Read what you typed, very slowly. SHE determines...THEY are both committed.
Yes, she is escaping total responsibility while having total authority. Failing to allow both to escape--that's oneway of putting it. Some would say she's acted to impose a servitude against his will--but mere words, mere words.
It's a stupid analogy, and has always been such. Here is a slightly less stupid one:
You and a friend start a perfectly legal camp fire, in a fashion that you expect is safe. At some point, you have to leave. Your friend says, no worries, I will take care of the fire. Your friend however fails to do so, and the fire goes out of control, leading ro death, destruction, and general mayhem. Are you responsible for that outcome, or is your friend?
Sorry, I meant adoption obviously. I misspoke.
Hey look no sign of a child anywhere in the post! They are committed by the child. Her decision does not abrogate the child's rights (I have typed this so many times it just flows at this point).
That makes more sense. Both parents have to (or should have to) agree to adoption. It is not just her.
Please explain.
No. It was not his choice to be born, just as it wasn't the father's. He deserves support from the parent who decided, soley on her own, to have him despite the other parent making it clear he didn't want it. Mom can't abrogate the male's rights.
The point is, if the child's right to support from both parents supersedes all, neither of them, alone or together, should be allowed to put the child up for adoption. Or alternatively, they should both still be on the hook for child support payments.
You can tell by how studiously they've been avoided by the Council of Betas. The only way they want to consider the obvious practical solution I've clearly laid out is if they can allow their low-status brethren to swoop in at the point of sale and demand a cut. It's all about "What's in it for me" for some people.
Repetition doesn't make it any more relevant this time.
No. Once there is a child, it's helplessness creates a claim, but only on the parent that wants him. Of course, in many, if not most, situations, both parents want him and both parents become obligated. Before birth, it's all in the woman's hands, and that has ultimate bearing on final fruition. She needs to get her ducks in a row, one way or the other--or wait until she has a willing partner.

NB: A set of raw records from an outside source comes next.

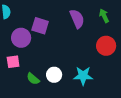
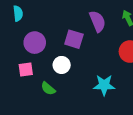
purple square: (40, 26) -> (74, 39), moved
white circle: (54, 75) -> (62, 65), moved

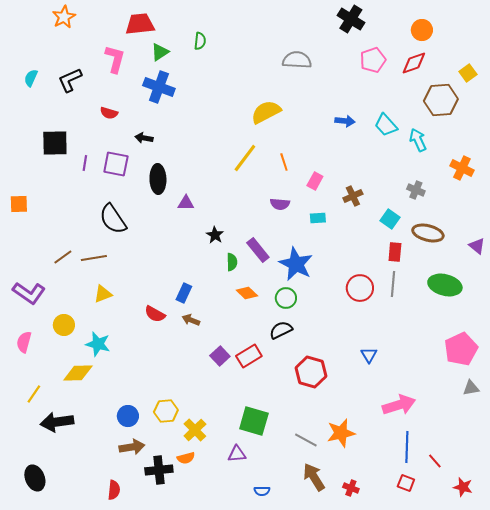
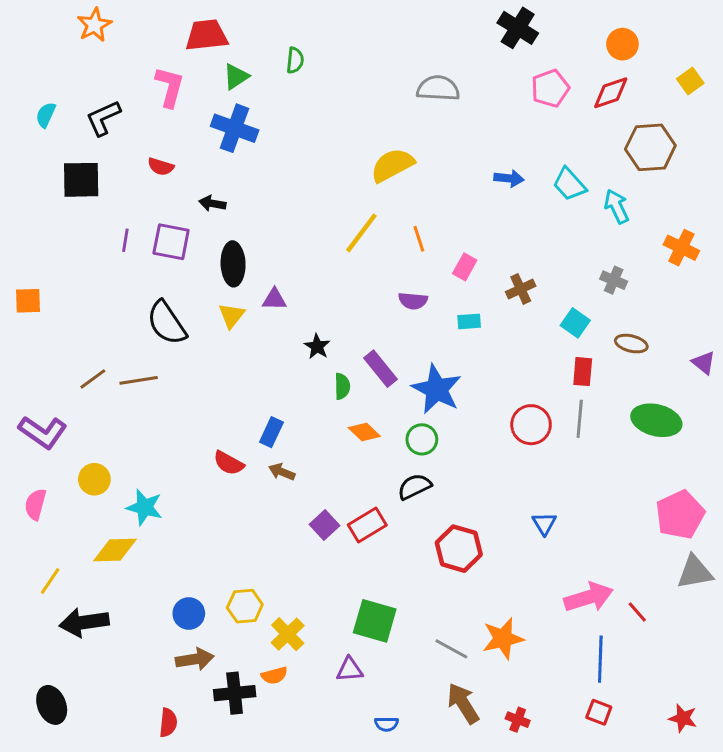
yellow square: (468, 73) -> (690, 81), moved
black square: (55, 143) -> (81, 180), moved
brown ellipse: (428, 233) -> (631, 344), size x0.7
yellow triangle: (103, 294) -> (232, 316), moved, turned -30
gray triangle: (471, 388) -> (695, 572), size x1.5
red line: (435, 461) -> (637, 612), moved

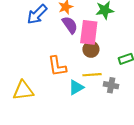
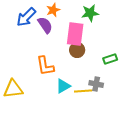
purple semicircle: (70, 25) -> (45, 25), moved
yellow line: (92, 75) -> (83, 91), moved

It's not about providing analogues to a woman's rights. For the 1265th time, it is about her bearing the responsibilities of said rights.
No.
Look, you're being silly. I, and others here, a number of times have said a child has rights--against the mother, the parent who wanted him, the parent who had him despite the other parent not wanting him. She is obligated; she shouldn't be able to obligation he who has "not hand" in the deal. You can't disagree with that--quit misrepresenting the position of those who hold this, though.
So, I take it you are also against men having any sort of legal custodial rights to a child (absent a clear contractual agreement between the parties)?
Adoption transfers parental rights and responsibilities from one set of legal parents (can be birth) to the adopting parents. This does not have to be voluntary. The state can terminate a parent's rights first, then award those prerogatives to adopting parent(s).
And adoptions can be to single mothers. So a birth mother and birth father can agree to transfer their obligations to a single person, and the state will sanction the transfer and release the two from their obligations in favor of only one having obligations.
So the best interests of the child are not necessarily found in having two sources of support as opposed to one, beyond any doubt.
I don't know why people have to be so stupid about his--well, yeah, I do. It's easier to distort what someone actually holds so as to pass muster if you can gin up the moral dudgeon. He should be indentured to them against his will.